"Well! the first wished for a golden spinning-wheel, so small that it could stand on a sixpenny-piece; and the second, she begged for a golden winder, so small that it could stand on a sixpenny-piece; that was what they wanted to have, and till they had them there was no spinning or winding to be got out of them. But his own daughter, she would ask for no other thing than that he would greet the Green Knight in her name.
"So the king went out to war, and whithersoever he went he won, and however things turned out he brought the things he had promised his step-daughters; but he had clean forgotten what his own daughter had begged him to do, till at last he made a feast because he had won the day.
"Then it was that he set eyes on a Green Knight, and all at once his daughter's words came into his head, and he greeted him in her name. The Green Knight thanked him for the greeting, and gave him a book which looked like a hymn-book with parchment clasps.
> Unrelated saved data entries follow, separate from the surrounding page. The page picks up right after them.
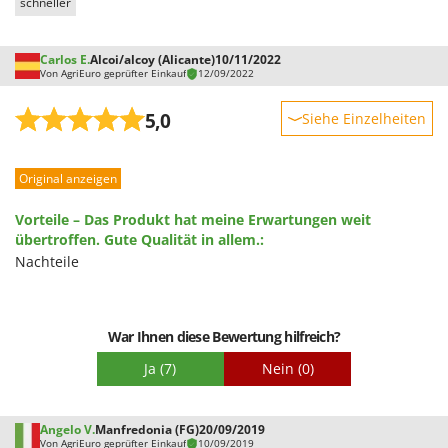
schneller
Spiralmac
Spring Protezione
Carlos E.
Alcoi/alcoy (Alicante)
10/11/2022
Spyro
Von AgriEuro geprüfter Einkauf
12/09/2022
Stanley
5,0
Siehe Einzelheiten
Stiga
Robustheit
Stocker
Original anzeigen
Leistung
Sunseeker
Benutzerfreundlichkeit
Vorteile – Das Produkt hat meine Erwartungen weit
T
Qualität / Preis
übertroffen. Gute Qualität in allem.:
Tecla
Nachteile
Schwierigkeitsgrad Zusammenbau
TecnoGen
Verpackung
Tellarini Pompe
War Ihnen diese Bewertung hilfreich?
Telwin
Tenco
Ja
(7)
Nein
(0)
Tineco
Titania
Angelo V.
Manfredonia (FG)
20/09/2019
Von AgriEuro geprüfter Einkauf
10/09/2019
That the king was to take home and give her; but he was not to unclasp it, or the princess either, till she was all alone.
"So, when the king had done fighting and feasting he went home again, and he had scarce got inside the door before his step-daughters clung round him to get what he had promised to buy them. 'Yes,' he said, he had brought them what they wished; but his own daughter, she held back and asked for nothing, and the king forgot all about it too, till one day, when he was going out, and he put on the coat he had worn at the feast, and just as he thrust his hand into his pocket for his handkerchief, he felt the book and knew what it was.
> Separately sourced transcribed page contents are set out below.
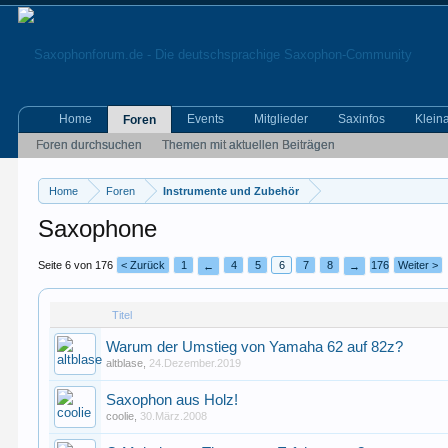
Home
Events
Mitglieder
Saxinfos
Klein
Foren
Foren durchsuchen
Themen mit aktuellen Beiträgen
Home
Foren
Instrumente und Zubehör
Saxophone
Seite 6 von 176
< Zurück
1
4
5
6
7
8
176
Weiter >
←
→
Titel
Warum der Umstieg von Yamaha 62 auf 82z?
altblase
,
24.Dezember.2019
Saxophon aus Holz!
coolie
,
30.März.2008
"So he gave it to his daughter, and said he was to greet her with it from the Green Knight, and she mustn't unclasp it till she was all alone.
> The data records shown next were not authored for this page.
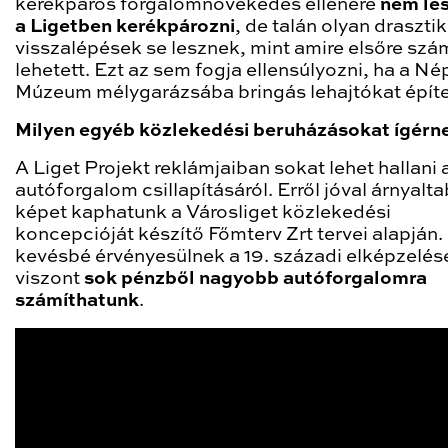
kerékpáros forgalomnövekedés ellenére
nem les
a Ligetben kerékpározni
, de talán olyan draszti
visszalépések se lesznek, mint amire elsőre szá
lehetett. Ezt az sem fogja ellensúlyozni, ha a Nép
Múzeum mélygarázsába bringás lehajtókat épít
Milyen egyéb közlekedési beruházásokat ígérn
A Liget Projekt reklámjaiban sokat lehet hallani 
autóforgalom csillapításáról. Erről jóval árnyalt
képet kaphatunk a Városliget közlekedési
koncepcióját készítő Főmterv Zrt tervei alapján. 
kevésbé érvényesülnek a 19. századi elképzelés
viszont
sok pénzből nagyobb autóforgalomra
számíthatunk
.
"Well! that evening when she was by herself in her bedroom she unclasped the book, and as soon as she did so she heard a strain of music, so sweet she had never heard the like of it, and then, what do you think! Why, the Green Knight came to her and told her the book was such a book that whenever she unclasped it he must come to her, and it would be all the same wherever she might be, and when she clasped it again he would be off and away again.
"Well! she unclasped the book often and often in the evenings when she was alone and at rest, and the knight always came to her and was almost always there. But her step-mother, who was always thrusting her nose into everything, she found out there was some one with her in her room, and she was not long in telling it to the king. But he wouldn't believe it. 'No!' he said, they must watch first and see if it was so before they trumped up such stories, and took her to task for them.
"So one evening they stood outside the door and listened, and it seemed as though they heard some one talking inside; but when they went in there was no one.
"'Who was it you were talking with? asked the step-mother, both sharp and cross.
"'It was no one, indeed,' said the princess.